Cumhurbaşkanı Recep Tayyip Erdoğan, CHP Lideri Kemal Kılıçdaroğlu'nun, büyük bir katılımla 25 gün sürdürdüğü "Adalet Yürüyüşü"nün ardından İstanbul Maltepe'de düzenlenen mitingine "170 bin kişi"nin katıldığını söyledi.

15 Temmuz darbe girişiminin yıldönümü öncesi İstanbul'da BBC'nin HARDtalk programından Zainab Badawi'ye özel bir mülakat veren Erdoğan, "Şimdi ben size özellikle bir şey söyleyeyim; Bu tamamıyla sözde bir adalet yürüyüşüdür. Ve bu sözde adalet yürüyüşünün ortalaması bellidir. Bunun ortalaması bazen 500 olmuş, bazen 1000 olmuş, bazen 1500 olmuş bu kadar. Bakın bütün bunların bu yürüyüş esnasında hükümetimiz her türlü güvenlik önlemini sağladı. Bu güvenlik içinde bu yürüyüşü yaptılar. Ve gelip de en son topladıkları mitingdeki kalabalık nedir? O kalabalık da ortada. Bakın toplam, İstanbul dışında otobüslerle gelenlerle birlikte topladıkları 170 bin kişi. Biz bir 7 Ağustos mitingi yaptık. Ve 2 milyon insan orada toplandı. Aramızdaki fark budur. Tayyip Erdoğan, Cumhurbaşkanı olarak, hükümetimiz, hükümet olarak bugüne kadar kimsenin önünü kesmemiştir. Kimsenin demokratik haklarını engellememiştir... Şimdi hiçbir zaman bu ana muhalefet, Cumhuriyet Halk Partisi zihniyeti ve onlarla beraber hareket edenler, PKK terör örgütü, bunlar hep beraber hareket ettiler. Bunlar hiçbir zaman bir birlik ruhunda bütünleşmemişlerdir. Bunlar her zaman ayrılıkçı olmuşlardır. Ve ana muhalefet, şu anda terör örgütü ile birlikte hareket etmiştir. Ve aşırı uçlar beraber hareket etmişlerdir. Dolayısıyla bunların böyle bir birlik ruhunda bulunması da bundan sonra zaten söz konusu olmayacaktır. Asıl demokratik mücadeleyi de şu anda iktidar partisi ve Milliyetçi Hareket Partisi, Parlamento'da gayet açık ne şekilde ortaya koymaktadır" dedi.

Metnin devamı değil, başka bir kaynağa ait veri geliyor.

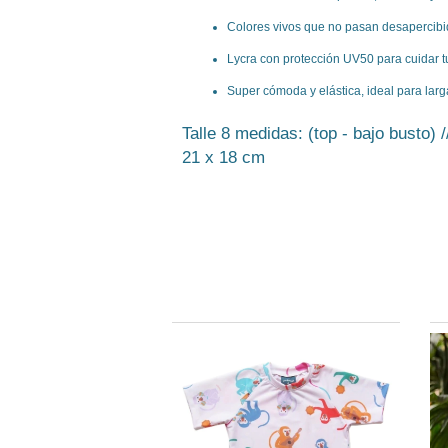
Colores vivos que no pasan desapercibi
Lycra con protección UV50 para cuidar tu
Super cómoda y elástica, ideal para larg
Talle 8 medidas: (top - bajo busto) 
21 x 18 cm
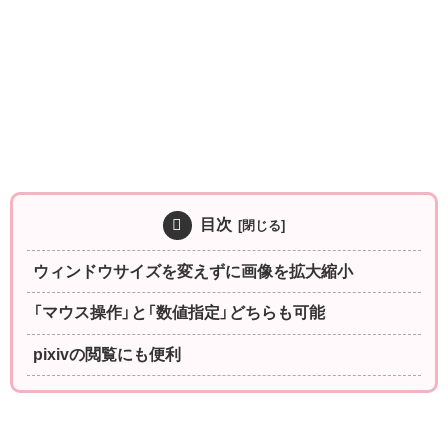
目次
ウィンドウサイズを変えずに画像を拡大縮小
「マウス操作」と「数値指定」どちらも可能
pixivの閲覧にも便利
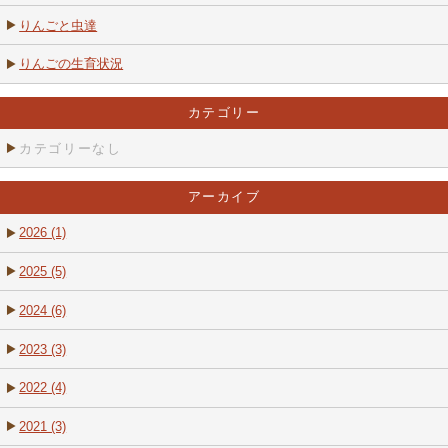
りんごと虫達
りんごの生育状況
カテゴリー
カテゴリーなし
アーカイブ
2026 (1)
2025 (5)
2024 (6)
2023 (3)
2022 (4)
2021 (3)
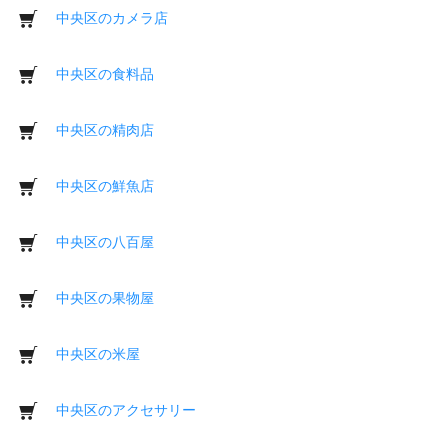
中央区のカメラ店
中央区の食料品
中央区の精肉店
中央区の鮮魚店
中央区の八百屋
中央区の果物屋
中央区の米屋
中央区のアクセサリー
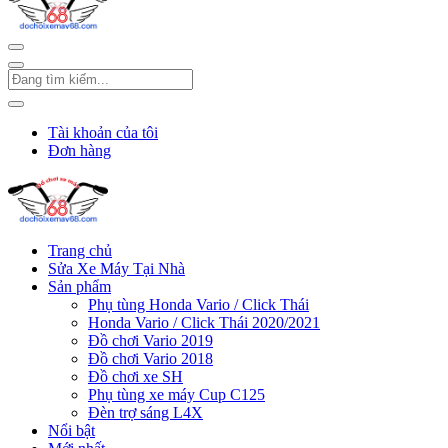
Tài khoản của tôi
Đơn hàng
Trang chủ
Sửa Xe Máy Tại Nhà
Sản phẩm
Phụ tùng Honda Vario / Click Thái
Honda Vario / Click Thái 2020/2021
Đồ chơi Vario 2019
Đồ chơi Vario 2018
Đồ chơi xe SH
Phụ tùng xe máy Cup C125
Đèn trợ sáng L4X
Nổi bật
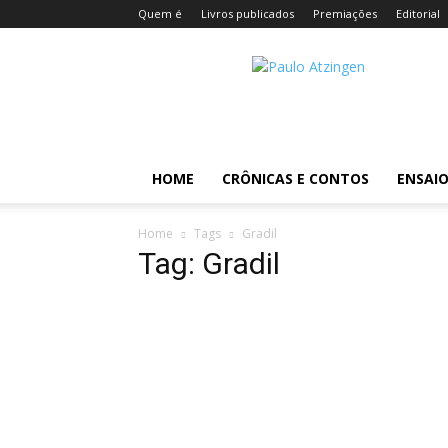
Quem é
Livros publicados
Premiações
Editorial
Atzingen
HOME
CRÔNICAS E CONTOS
ENSAIO
Home
Tags
Gradil
Tag: Gradil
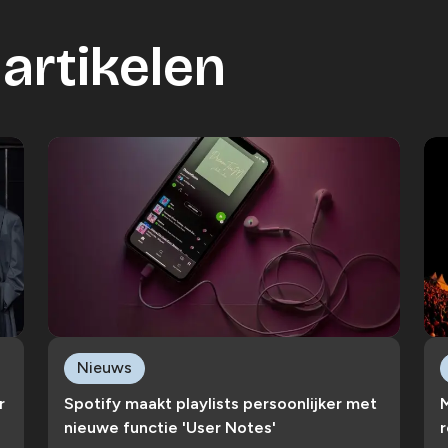
artikelen
Nieuws
r
Spotify maakt playlists persoonlijker met
nieuwe functie 'User Notes'
r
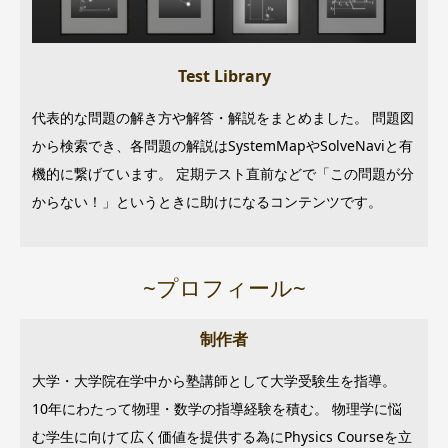
Test Library
代表的な問題の解き方や解答・解説をまとめました。 問題図
から検索でき、各問題の解説はSystemMapやSolveNaviと有
機的に繋げています。 定期テスト直前などで「この問題が分
からない！」というときに助けになるコンテンツです。
~プロフィール~
制作者
大学・大学院在学中から塾講師として大学受験生を指導。
10年にわたって物理・数学の指導経験を積む。 物理学に悩
む学生に向けて広く価値を提供する為にPhysics Courseを立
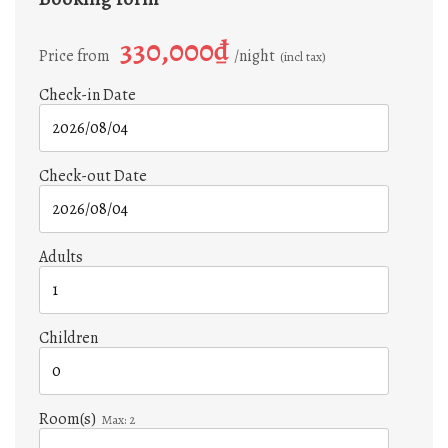
330,000₫
Price from
night
(incl tax)
Check-in Date
Check-out Date
Adults
Children
Room(s)
Max:
2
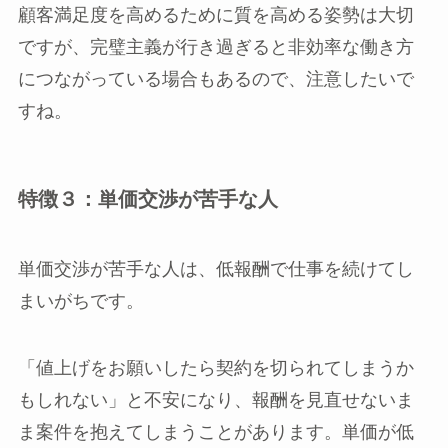
顧客満足度を高めるために質を高める姿勢は大切
ですが、完璧主義が行き過ぎると非効率な働き方
につながっている場合もあるので、注意したいで
すね。
特徴３：単価交渉が苦手な人
単価交渉が苦手な人は、低報酬で仕事を続けてし
まいがちです。
「値上げをお願いしたら契約を切られてしまうか
もしれない」と不安になり、報酬を見直せないま
ま案件を抱えてしまうことがあります。単価が低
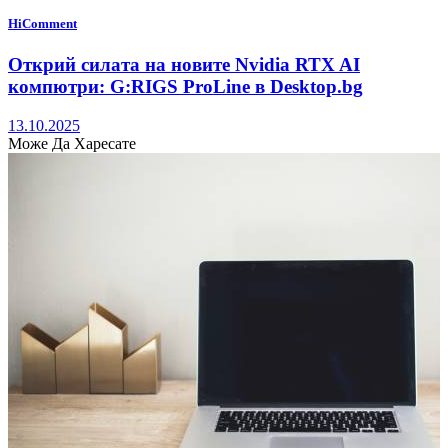
HiComment
Открий силата на новите Nvidia RTX AI
компютри: G:RIGS ProLine в Desktop.bg
13.10.2025
Може Да Харесате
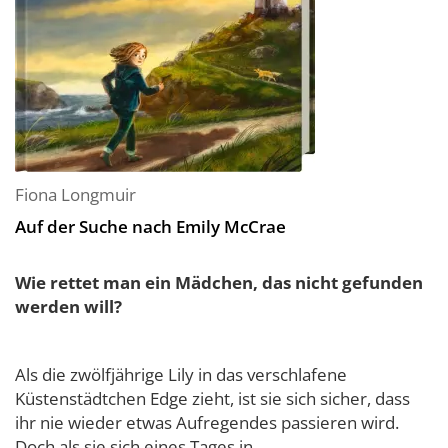
Fiona Longmuir
Auf der Suche nach Emily McCrae
Wie rettet man ein Mädchen, das nicht gefunden
werden will?
Als die zwölfjährige Lily in das verschlafene
Küstenstädtchen Edge zieht, ist sie sich sicher, dass
ihr nie wieder etwas Aufregendes passieren wird.
Doch als sie sich eines Tages in...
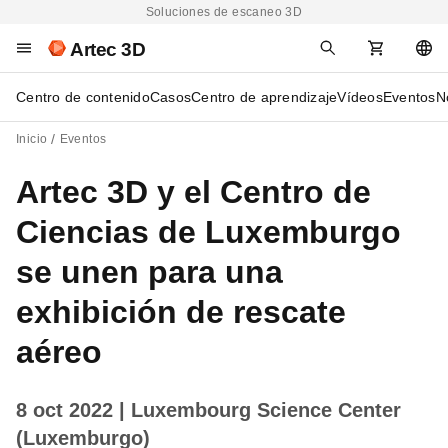
Soluciones de escaneo 3D
Artec 3D
Centro de contenido
Casos
Centro de aprendizaje
Vídeos
Eventos
N
Inicio
Eventos
Artec 3D y el Centro de
Ciencias de Luxemburgo
se unen para una
exhibición de rescate
aéreo
8 oct 2022
| Luxembourg Science Center
(Luxemburgo)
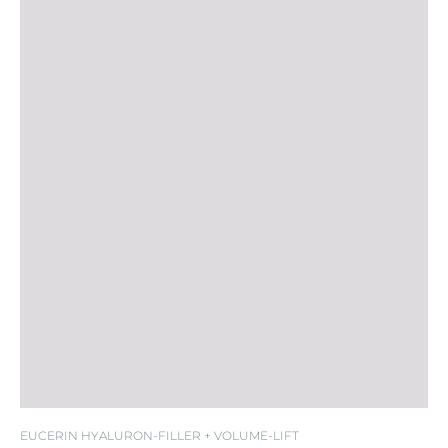
SPF 15
EUCERIN HYALURON-FILLER + VOLUME-LIFT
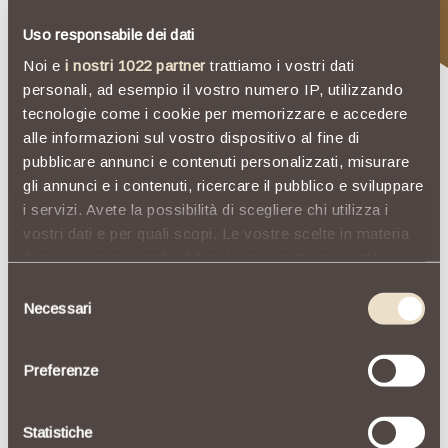
Gift Capitolo
Uso responsabile dei dati
Noi e
i nostri 1022 partner
trattiamo i vostri dati
Golf
personali, ad esempio il vostro numero IP, utilizzando
tecnologie come i cookie per memorizzare e accedere
alle informazioni sul vostro dispositivo al fine di
Liguria
is
the
ultimate
destination
that
offers
you
pubblicare annunci e contenuti personalizzati, misurare
a
complete
golfing
experience.
We
take
care
of
gli annunci e i contenuti, ricercare il pubblico e sviluppare
your
golfing
needs
with
partnerships
and
private
i servizi. Avete la possibilità di scegliere chi utilizza i
transfers
to
the
finest
golf
clubs
right
by
the
sea
vostri dati e per quali scopi. Le vostre scelte in materia
di privacy sono applicabili solo su questa proprietà
and
picturesque
golf
courses.
digitale in cui avete effettuato le vostre scelte. È
Selezione
possibile modificare o revocare il proprio consenso in
Necessari
del
Request information
qualsiasi momento dalla Dichiarazione sui cookie o
consenso
facendo clic sull'icona di attivazione della privacy.
Preferenze
Con il tuo consenso, vorremmo anche:
raccogliere informazioni sulla tua posizione
Statistiche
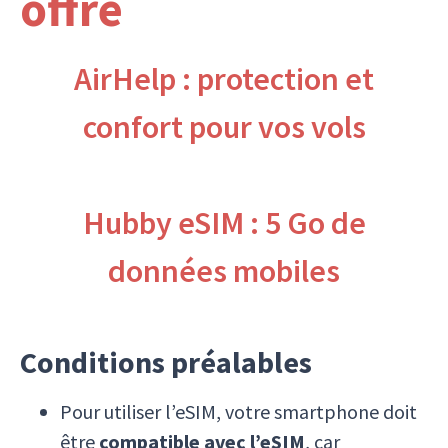
offre
AirHelp : protection et
confort pour vos vols
Hubby eSIM : 5 Go de
données mobiles
Conditions préalables
Pour utiliser l’eSIM, votre smartphone doit
être
compatible avec l’eSIM
, car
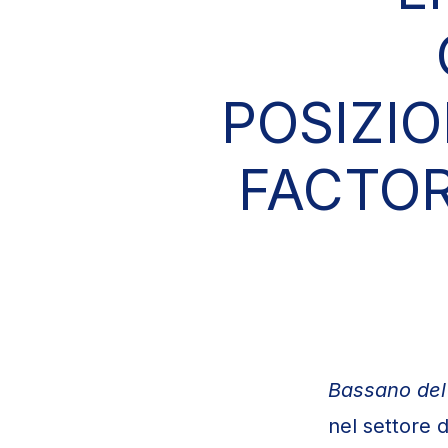
POSIZI
FACTOR
Bassano del 
nel settore d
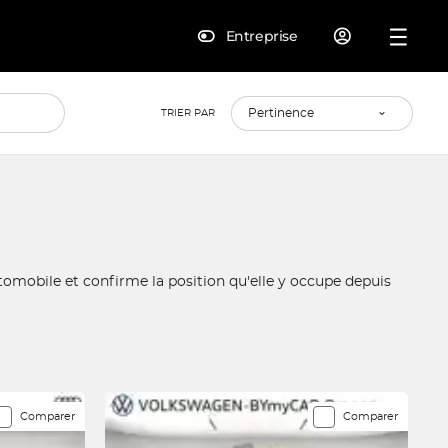
Entreprise
TRIER PAR
omobile et confirme la position qu'elle y occupe depuis
Comparer
Comparer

Tutuklu Gazeteciler Soruldu

BBC muhabirinin, "150 gazeteci şu anda hapiste. Bu rakamda, dünya çapında hapiste olan gazetecilerin üçte birine denk geliyor. İfade özgürlüğünden bu denli korkmanızın nedeni nedir?" sorusuna Cumfurbaşkanı Erdoğan; "Bakın şu anda siz benden daha fazla konuşuyorsunuz. Asıl özgürlük sizde. Siz bana özgürlük tanımıyorsunuz. Benimle böyle bir söyleşi yapıyorsunuz ama bana özgürlük tanımıyorsunuz. Ve gazetecilikten dolayı içeride olan yok. Bunu çok açık görmemiz lazım. Şu anda Türkiye'de bu kadar muhalif gazeteciler, işte bu yürüyüşü yapma esnasında bütün yazılanlar çizilenler, her türlü hakaretler hepsi ortada. Şu anda içeride olanların gazetecilik sıfatı yok. Bunlar ya terör örgütüyle beraber hareket etmişlerdir, ya silah bulundurmaktan içeri girmişlerdir. Ya da birçok yerlerde bankamatikleri kırmışlar, buraları soymuşlardır. Ama ceplerinde bir sarı basın kartı değil, gazeteci kartı vardır. Bununla beraber de kendilerinin gazeteci olduğunu iddia etmişlerdir. Ve şu anda da sizin ifade ettiğiniz şekilde 170 tane gazeteci falan içeride yok. Bunların hepsi yalan. Böyle bir şey söz konusu değil. Bunların defaatle açıklamalarını yaptık ve şu anda gerçek manada gazeteci sıfatıyla içeride iki kişi var. Bunun dışında böyle bir şey söz konusu değil. Bu yalanlarla da dünyayı kandırmayalım. Yargı, ordu, emniyet, basına sızmak suretiyle çatı ile böyle bir çete oluşturuldu. Bu çete ile de bu darbe girişiminde bulunuldu. Soruyorum; bir devleti yıkmak için böyle bir çalışmayı hep birlikte böyle bir çalışmayı hep beraber yapacaklar sonra da sonra da gazetecilik kimliğine sığınarak kendilerini kurtaracaklar. Böyle bir şey söz konusu değil. Biz bu konuda kimsenin yazdığından, çizdiğinden ne korktuğumuz ne de çekindiğimiz yok." yanıtını verdi.